Né dans la ville côtière de Port-Salut, au sud d'Haïti, dans une famille d'agriculteurs possédant leur terre1, Jean-Bertrand Aristide reçoit son éducation primaire chez les salésiens à Port-au-Prince, puis son éducation secondaire au collège Notre-Dame de Cap-Haïtien avant d'entrer en 1974 au noviciat salésien de La Vega en République dominicaine. Il est de retour à Port-au-Prince l'année suivante, où il suit une classe de philosophie au grand séminaire Notre-Dame. En 1979, il obtient une licence de psychologie à l'université d'État d'Haïti. Il est ordonné prêtre le 3 juillet 1982.
Inscrivant sa démarche dans la théologie de la libération qui met l'accent sur la justice sociale, il devient l'un des représentants les plus visibles d'un mouvement de communautés ecclésiales de base appelé Ti Kominotés Légliz (TKL). L’archevêque de Port-au-Prince, proche du régime Duvalier, décide de l'éloigner en l'exilant tour à tour en Italie, en Israël, au Canada et en Grèce. Il revient définitivement dans le pays le 5 janvier 1985. Il fonde un orphelinat, la Fanmi Selavi, afin de venir en aide aux enfants des rues.
Depuis son église, dans une banlieue déshéritée de la capitale, il dénonce les élites économiques du pays, l’impérialisme de Washington (« plus dangereux que le sida ») et le « macoutisme » hérité du régime Duvalier. Le 11 septembre 1988, il réchappe du massacre de l'église Saint-Jean-Bosco dont il a la charge, causé probablement par d'anciens macoutes, au terme duquel on décompte au moins 13 morts et environ 80 blessés.
Jean-Bertrand Aristide est choisi comme candidat pour l'élection présidentielle de 1990 par le Front national pour le changement et la démocratie (FNCD), qui regroupe 15 organisations de centre-gauche, bien que Victor Benoît, dirigeant du KONAKOM ait un temps été pressenti. Il s'agit alors pour lui de barrer la route à Roger Lafontant, ancien chef des macoutes et ministre de l'Intérieur puis de la Défense sous le règne des Duvalier, qui avait annoncé sa candidature.
Les mesures qu'il propose dans son programme électoral consistent à soutenir l'industrie et l'agriculture, à viser l'autosuffisance alimentaire par une réforme agraire, à lutter contre la contrebande dans les ports, à réorganiser l'administration et à augmenter le salaire minimum.
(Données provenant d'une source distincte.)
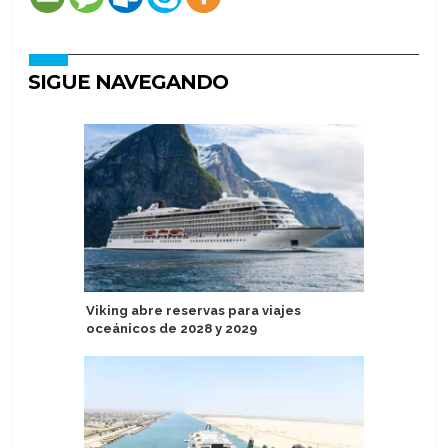
SIGUE NAVEGANDO
Viking abre reservas para viajes
Viking C
oceánicos de 2028 y 2029
servicio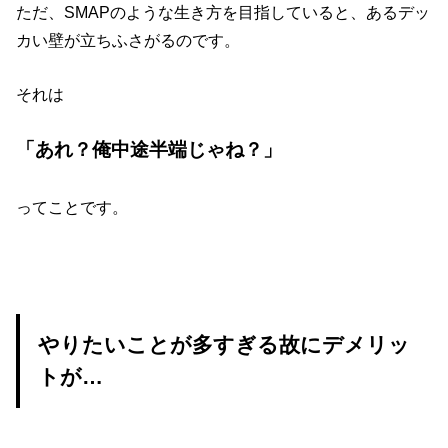
ただ、SMAPのような生き方を目指していると、あるデッ
カい壁が立ちふさがるのです。
それは
「あれ？俺中途半端じゃね？」
ってことです。
やりたいことが多すぎる故にデメリッ
トが…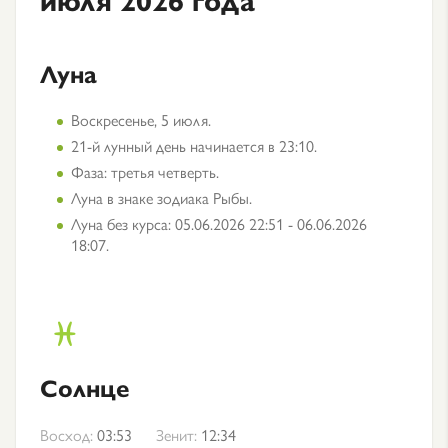
Луна
Воскресенье, 5 июля.
21-й лунный день начинается в 23:10.
Фаза: третья четверть.
Луна в знаке зодиака Рыбы.
Луна без курса: 05.06.2026 22:51 - 06.06.2026
18:07.
Солнце
Восход:
03:53
Зенит:
12:34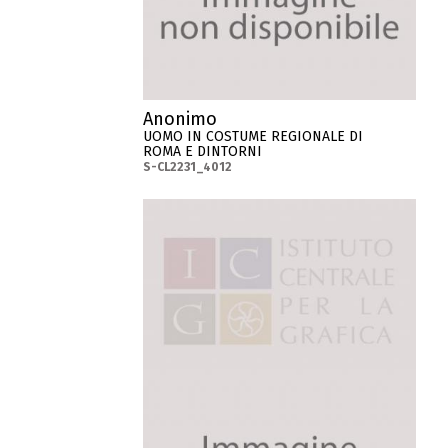
Anonimo
UOMO IN COSTUME REGIONALE DI
ROMA E DINTORNI
S-CL2231_4012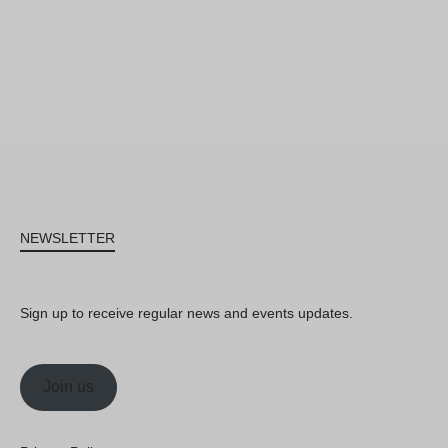
NEWSLETTER
Sign up to receive regular news and events updates.
Join us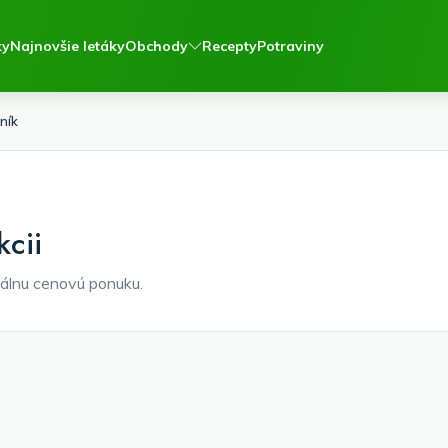
ky
Najnovšie letáky
Obchody
Recepty
Potraviny
ník
kcii
álnu cenovú ponuku.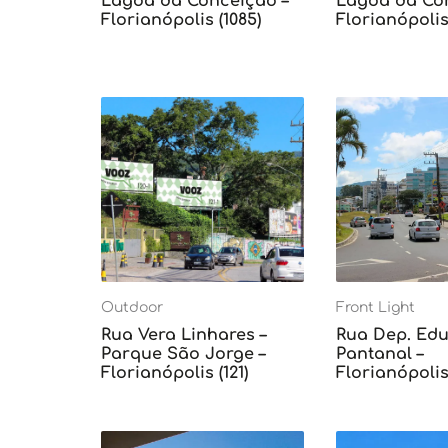
Lagoa da Conceição –
Lagoa da Con
Florianópolis (1085)
Florianópolis 
Outdoor
Front Light
Rua Vera Linhares –
Rua Dep. Edu 
Parque São Jorge –
Pantanal –
Florianópolis (121)
Florianópolis 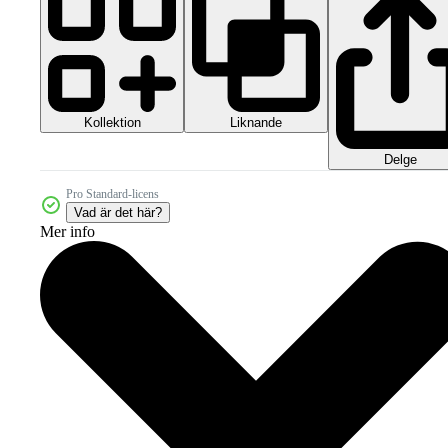
Kollektion
Liknande
Delge
Pro Standard-licens
Vad är det här?
Mer info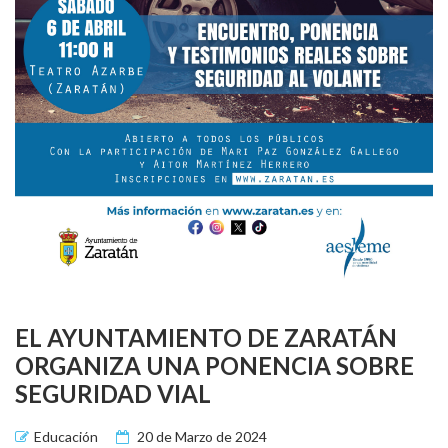
EL AYUNTAMIENTO DE ZARATÁN
ORGANIZA UNA PONENCIA SOBRE
SEGURIDAD VIAL
Educación
20 de Marzo de 2024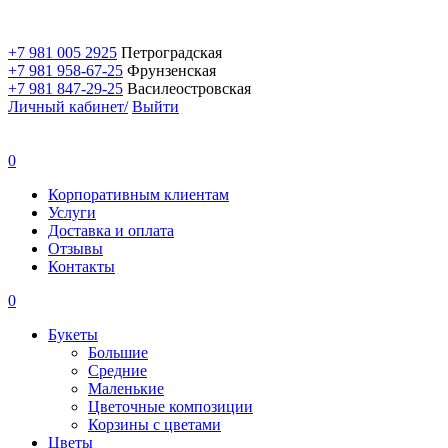
+7 981 005 2925
Петроградская
+7 981 958-67-25
Фрунзенская
+7 981 847-29-25
Василеостровская
Личный кабинет/
Выйти
0
Корпоративным клиентам
Услуги
Доставка и оплата
Отзывы
Контакты
0
Букеты
Большие
Средние
Маленькие
Цветочные композиции
Корзины с цветами
Цветы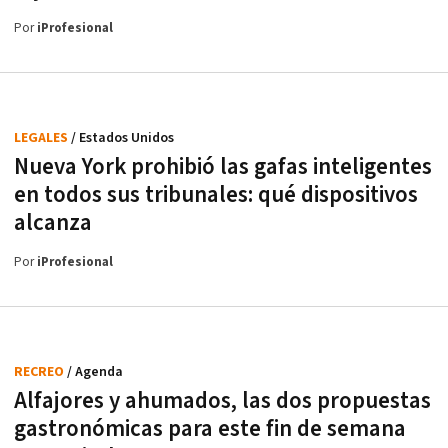
Por
iProfesional
LEGALES
/ Estados Unidos
Nueva York prohibió las gafas inteligentes
en todos sus tribunales: qué dispositivos
alcanza
Por
iProfesional
RECREO
/ Agenda
Alfajores y ahumados, las dos propuestas
gastronómicas para este fin de semana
Le 16 décembre 1990, après le retrait de son adversaire initial Roger Lafontant, il remporte l'élection présidentielle dont la régularité est contrôlée par des observateurs de l'OEA avec 67,48 % des voix contre le candidat de droite Marc Bazin (14 %), ancien fonctionnaire de la Banque mondiale qui avait les faveurs des États-Unis. Son adversaire avait reçu près de 36 millions de dollars de la NED, organisme lié à la CIA créé pour interférer dans les processus électoraux afin d'y soutenir les candidats pro-américains. Il est investi le 7 février 1991. Une conférence internationale réunie en juillet de cette même année promet à Haïti un financement de 400 millions de dollars.
Malgré son élection, sa présidence est immédiatement instable : il n'a le soutien ni de l'élite, ni de l’armée, ni de l’Église, ni des États-Unis. Ces derniers lui paraissent constituer la menace la plus importante en raison de l'invasion de la Grenade (1984), du Panama (1989) et de leur soutien à des groupes paramilitaires au Nicaragua pour y déstabiliser le gouvernement. En outre, la chute de la dictature entraine des actes de vengeance contre d'anciens tortionnaires que son gouvernement ne parvient pas à contrôler. D'anciens macoutes sont ainsi assassinés par la population, contribuant au climat d'instabilité politique en dépit des tentatives d'Aristide de faire cesser ces lynchages.
En économie toutefois, la fin de la corruption institutionnalisée permet aux entreprises publiques, traditionnellement en déficit, de réaliser certains bénéfices. Dans le secteur privé, Aristide demande aux patrons d’augmenter les salaires de leurs ouvriers, ce qui l'entraine dans un conflit avec eux. Aristide est confronté à une virulente campagne médiatique dirigée contre lui et financée par l'Usaid et la NED, organismes proches du gouvernement des États-Unis. Il est victime d'un coup d'État le 30 septembre 1991, marquant le rejet du nouveau président par l'armée et par les élites économiques traditionnelles. Il est contraint à l'exil tandis que le commandant en chef de l'Armée, le lieutenant général Raoul Cédras prend le pouvoir. Une répression sanglante s'abat sur les secteurs favorables au président déchu. Trois cent mille personnes fuient leur maison pour se réfugier ailleurs dans le pays, des dizaines de milliers rejoignent la République dominicaine et dix mille tentent d'atteindre les États-Unis, mais plusieurs centaines d'entre elles meurent durant la traversée et plus de huit mille sont interceptées par les garde-côtes.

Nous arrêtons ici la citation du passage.